WHAT THE TASK ASKS: Any images in the records should be skipped; transcribe the rest exactly.

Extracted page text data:
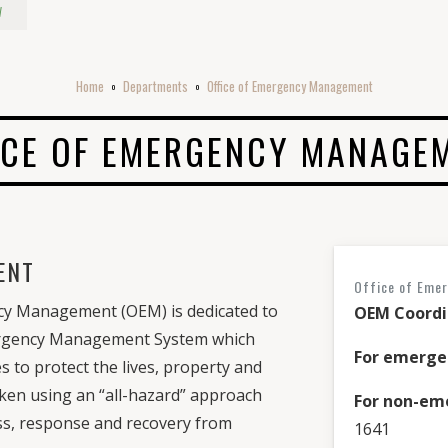
w
Home
Departments
Office of Emergency Management
o
o
ICE OF EMERGENCY MANAGE
ENT
Office of Eme
y Management (OEM) is dedicated to
OEM Coordi
ergency Management System which
For emerge
 to protect the lives, property and
ken using an “all-hazard” approach
For non-em
ss, response and recovery from
1641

TASK ANSWER:
w
Home
Departments
Office of Emergency Management
o
o
ICE OF EMERGENCY MANAGE
ENT
Office of Eme
y Management (OEM) is dedicated to
OEM Coordi
ergency Management System which
For emerge
 to protect the lives, property and
ken using an “all-hazard” approach
For non-em
ss, response and recovery from
1641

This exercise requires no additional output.